Here are five reasons why you shouldn't necessarily be working out every day.
Replenish Energy Stores
Your body uses adenosine triphosphate (ATP) to power muscle contractions. During weight training, the most readily available source of this energy is muscle glycogen. This source is finite, so it must be replenished before another training session. If you work out on low energy stores, you will notice decreased performance, because your muscles will be used as a source of energy and begin to break down. (Learn how muscles work.)
Repair Muscle Fibers
A proper training program is designed to stress your muscles, which is the only way to stimulate gains. However, this stress causes damage to muscle fibers. The process of repairing this damage and rebuilding muscle tissue after a workout is actually when muscles get bigger and stronger.
Alleviate Muscle Soreness
Any time you challenge your muscles in a new way or increase your workout intensity, you will encounter sore muscles. Delayed-onset muscle soreness (DOMS), which occurs between 24 to 72 hours after a workout, can feel anywhere from mildly discomforting to nearly debilitating. DOMS is caused be microscopic tears in the connective tissue surrounding muscles. It will resolve itself, but it is a sign that your muscles need time to rest. (Alleviate muscle soreness with a foam roller.)
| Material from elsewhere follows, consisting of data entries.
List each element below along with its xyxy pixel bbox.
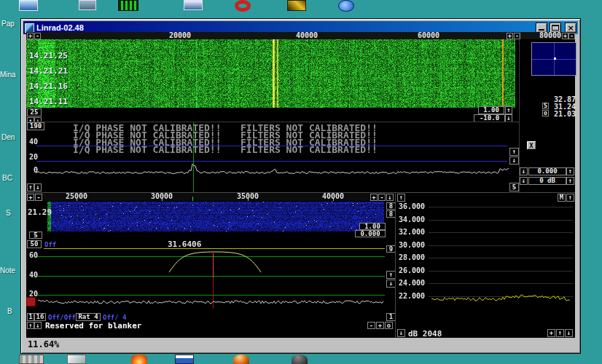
wide-gain-up-button[interactable]: ↑ xyxy=(505,106,512,114)
desktop-icon-9[interactable] xyxy=(67,355,86,364)
wide-ruler-tick-label: 40000 xyxy=(296,32,318,39)
wide-ruler-tick-label: 20000 xyxy=(169,32,191,39)
zoom-gain-value[interactable]: 1.00 xyxy=(359,223,386,230)
o-indicator[interactable]: o xyxy=(542,110,549,116)
baseband-scale-label: 60 xyxy=(29,252,38,259)
desktop-icon-7[interactable] xyxy=(338,0,354,12)
smeter-up-button-2[interactable]: ↑ xyxy=(566,194,574,202)
wide-zoom-in-button-2[interactable]: + xyxy=(507,33,513,39)
desktop-icon-12[interactable] xyxy=(233,355,249,364)
desktop-icon-label[interactable]: S xyxy=(6,209,11,217)
wide-zoom-in-button[interactable]: + xyxy=(27,33,34,39)
minimize-icon xyxy=(539,29,544,31)
desktop-icon-3[interactable] xyxy=(118,0,138,11)
hires-up-button[interactable]: ↑ xyxy=(509,148,519,156)
ruler-tick-mark xyxy=(180,39,181,41)
gain-value[interactable]: 0 dB xyxy=(528,177,566,185)
blanker-minus-button[interactable]: - xyxy=(367,322,375,329)
desktop-icon-11[interactable] xyxy=(175,355,194,364)
blanker-ctrl-1[interactable]: 1 xyxy=(27,313,34,321)
smeter-down-button-2[interactable]: ↓ xyxy=(565,329,573,337)
wide-zoom-out-button[interactable]: - xyxy=(34,33,41,39)
desktop-icon-2[interactable] xyxy=(79,0,96,10)
gain-up-button[interactable]: ↑ xyxy=(566,177,574,185)
close-button[interactable] xyxy=(565,23,576,33)
zoom-zoom-in-button[interactable]: + xyxy=(27,194,34,201)
blanker-up-button[interactable]: ↑ xyxy=(27,322,34,329)
zoom-avg-value[interactable]: 5 xyxy=(29,232,42,239)
desktop-icon-1[interactable] xyxy=(19,0,38,11)
close-icon xyxy=(566,23,576,32)
desktop-icon-13[interactable] xyxy=(292,355,308,364)
frequency-shift-value[interactable]: 0.000 xyxy=(528,167,566,175)
desktop-icon-label[interactable]: BC xyxy=(2,174,12,182)
s-indicator[interactable]: S xyxy=(542,103,549,109)
shift-down-button[interactable]: ↓ xyxy=(520,167,528,175)
desktop-icon-8[interactable] xyxy=(19,355,44,364)
smeter-scale-label: 22.000 xyxy=(399,293,425,300)
blanker-down-button[interactable]: ↓ xyxy=(34,322,42,329)
blanker-ctrl-16[interactable]: 16 xyxy=(34,313,46,321)
desktop-icon-label[interactable]: B xyxy=(7,307,12,315)
blanker-rat-value[interactable]: Rat 4 xyxy=(76,313,101,321)
smeter-scale-label: 30.000 xyxy=(399,242,425,249)
desktop-icon-label[interactable]: Note xyxy=(0,266,15,274)
zoom-down-right-button[interactable]: ↓ xyxy=(386,194,394,201)
wide-shift-plus-button[interactable]: + xyxy=(562,33,568,39)
desktop-icon-6[interactable] xyxy=(287,0,306,11)
desktop-icon-10[interactable] xyxy=(131,355,147,364)
baseband-scale-label: 40 xyxy=(29,272,38,279)
ruler-tick-mark xyxy=(307,39,308,41)
waterfall-timestamp: 14.21.16 xyxy=(29,82,68,90)
desktop: Pap Mina Den BC S Note B Linrad-02.48 + … xyxy=(0,0,602,364)
zoom-floor-value[interactable]: 0.000 xyxy=(355,230,386,237)
smeter-down-button[interactable]: ↓ xyxy=(397,329,405,337)
blanker-mode-b[interactable]: Off/ 4 xyxy=(103,314,127,321)
desktop-icon-label[interactable]: Mina xyxy=(0,71,16,79)
gain-down-button[interactable]: ↓ xyxy=(520,177,528,185)
red-level-box[interactable] xyxy=(26,297,36,306)
wide-gain-value[interactable]: 1.00 xyxy=(478,106,504,114)
blanker-plus-button[interactable]: + xyxy=(376,322,384,329)
blanker-mode-a[interactable]: Off/Off xyxy=(48,314,76,321)
zoom-plus-right-button[interactable]: + xyxy=(370,194,378,201)
smeter-up-button[interactable]: ↑ xyxy=(397,194,405,202)
hires-left-up-button[interactable]: ↑ xyxy=(27,183,34,191)
spur-value-3: 21.03 xyxy=(550,111,576,118)
wide-ruler-tick-label: 80000 xyxy=(539,32,561,39)
smeter-up-button-3[interactable]: ↑ xyxy=(556,329,564,337)
hires-left-down-button[interactable]: ↓ xyxy=(34,183,42,191)
wide-shift-minus-button[interactable]: - xyxy=(568,33,575,39)
smeter-plus-button[interactable]: + xyxy=(547,329,555,337)
desktop-icon-label[interactable]: Pap xyxy=(1,20,15,28)
spur-display[interactable] xyxy=(531,42,576,76)
hires-avg-value[interactable]: 190 xyxy=(27,122,44,130)
zoom-zoom-out-button[interactable]: - xyxy=(35,194,42,201)
hires-down-button[interactable]: ↓ xyxy=(509,157,519,165)
smeter-db-label: dB 2048 xyxy=(408,330,442,338)
spur-close-button[interactable]: X xyxy=(526,141,536,150)
smeter-graph-canvas[interactable] xyxy=(429,202,573,328)
hires-scale-label: 20 xyxy=(29,154,38,161)
smeter-scale-label: 26.000 xyxy=(399,267,425,274)
smeter-mode-button[interactable]: M xyxy=(558,194,566,202)
ruler-tick-mark xyxy=(333,199,334,201)
baseband-spectrum-canvas[interactable] xyxy=(26,246,386,313)
wide-ruler-tick-label: 60000 xyxy=(418,32,439,39)
wide-waterfall-canvas[interactable] xyxy=(26,39,515,108)
ruler-tick-mark xyxy=(248,199,249,201)
desktop-icon-4[interactable] xyxy=(184,0,203,10)
zoom-minus-right-button[interactable]: - xyxy=(378,194,386,201)
waterfall-timestamp: 14.21.11 xyxy=(29,98,68,106)
zoom-center-marker xyxy=(192,197,193,201)
shift-up-button[interactable]: ↑ xyxy=(566,167,574,175)
zoom-waterfall-canvas[interactable] xyxy=(47,202,384,232)
panel-divider xyxy=(395,193,396,338)
blanker-circle-button[interactable]: o xyxy=(385,322,393,329)
zoom-timestamp: 21.29 xyxy=(28,208,52,216)
hires-rate-value[interactable]: 5 xyxy=(509,183,519,191)
desktop-icon-label[interactable]: Den xyxy=(1,133,15,141)
smeter-scale-label: 32.000 xyxy=(399,229,425,236)
wide-avg-value[interactable]: 25 xyxy=(27,108,42,116)
desktop-icon-5[interactable] xyxy=(235,0,251,12)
Athletes who train too frequently run the risk of overtraining, causing stress, exhaustion, fatigue, irritability, decreased performance and even injury. Your body transitions from a state of muscle building to muscle break down. In this case, too much of a good thing turns into a bad thing. (Learn more about overtraining.)
What to Do
Maximizing your training program is simple—you need to schedule recovery into your training.
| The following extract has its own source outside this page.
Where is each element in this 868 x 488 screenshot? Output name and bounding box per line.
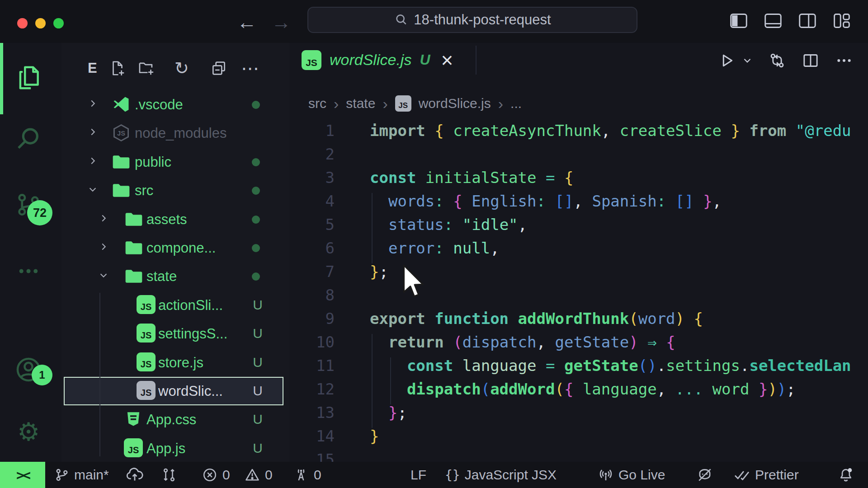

As a general rule, allow a muscle group to rest for 48 hours before reworking it. For example, if you work your legs on a Monday, don't rework them again until Wednesday.
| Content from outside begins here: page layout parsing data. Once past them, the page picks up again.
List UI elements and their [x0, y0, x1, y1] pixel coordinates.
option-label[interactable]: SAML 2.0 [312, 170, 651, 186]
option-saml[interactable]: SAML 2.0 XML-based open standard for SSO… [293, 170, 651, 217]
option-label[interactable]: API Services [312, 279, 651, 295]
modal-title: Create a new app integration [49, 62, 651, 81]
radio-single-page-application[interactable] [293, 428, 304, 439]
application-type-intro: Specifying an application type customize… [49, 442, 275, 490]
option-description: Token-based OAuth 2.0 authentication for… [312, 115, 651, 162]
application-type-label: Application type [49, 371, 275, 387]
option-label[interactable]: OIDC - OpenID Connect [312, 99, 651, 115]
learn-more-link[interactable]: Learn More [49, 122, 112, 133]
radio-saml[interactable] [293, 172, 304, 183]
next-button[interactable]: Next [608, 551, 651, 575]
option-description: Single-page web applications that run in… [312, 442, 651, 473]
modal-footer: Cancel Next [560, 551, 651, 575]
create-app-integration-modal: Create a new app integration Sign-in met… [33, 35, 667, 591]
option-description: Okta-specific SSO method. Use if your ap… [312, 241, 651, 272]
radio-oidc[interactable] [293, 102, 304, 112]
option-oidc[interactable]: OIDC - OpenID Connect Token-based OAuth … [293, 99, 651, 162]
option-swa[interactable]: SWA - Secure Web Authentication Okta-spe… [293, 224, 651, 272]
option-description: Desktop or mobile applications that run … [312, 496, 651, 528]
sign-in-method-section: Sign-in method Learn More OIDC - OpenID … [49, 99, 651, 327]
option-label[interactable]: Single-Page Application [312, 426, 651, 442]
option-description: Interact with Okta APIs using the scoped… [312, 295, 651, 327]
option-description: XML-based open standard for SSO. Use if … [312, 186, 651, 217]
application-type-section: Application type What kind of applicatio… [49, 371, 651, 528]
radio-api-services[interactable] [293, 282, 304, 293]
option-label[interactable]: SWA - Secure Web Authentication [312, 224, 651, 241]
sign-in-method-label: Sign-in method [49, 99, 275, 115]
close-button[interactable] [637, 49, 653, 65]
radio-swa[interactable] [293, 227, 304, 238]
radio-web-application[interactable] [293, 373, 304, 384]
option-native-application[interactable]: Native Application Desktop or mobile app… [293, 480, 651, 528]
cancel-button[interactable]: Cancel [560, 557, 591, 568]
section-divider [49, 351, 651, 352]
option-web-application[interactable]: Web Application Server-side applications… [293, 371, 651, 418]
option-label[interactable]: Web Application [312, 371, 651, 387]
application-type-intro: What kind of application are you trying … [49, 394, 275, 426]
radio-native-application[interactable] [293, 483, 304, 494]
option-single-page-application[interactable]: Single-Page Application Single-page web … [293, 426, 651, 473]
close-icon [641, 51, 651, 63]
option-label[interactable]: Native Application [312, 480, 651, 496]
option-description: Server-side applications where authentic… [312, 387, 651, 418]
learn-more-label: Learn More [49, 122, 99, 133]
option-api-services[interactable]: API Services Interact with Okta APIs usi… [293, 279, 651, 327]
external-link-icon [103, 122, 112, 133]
To create an efficient schedule, stick to a split-routine plan. This commonly involves splitting your routines into upper- and lower-body days, but you can get more specific if you want.
One final note: instead of working out every day, you need to actually plan days to allow your body to rest, even if you aren't reworking the same muscle groups. Plan a mid-week rest day, and then one or two days off on the weekend to allow your body to fully recover. Ideally, you should only work out between three and five days per week.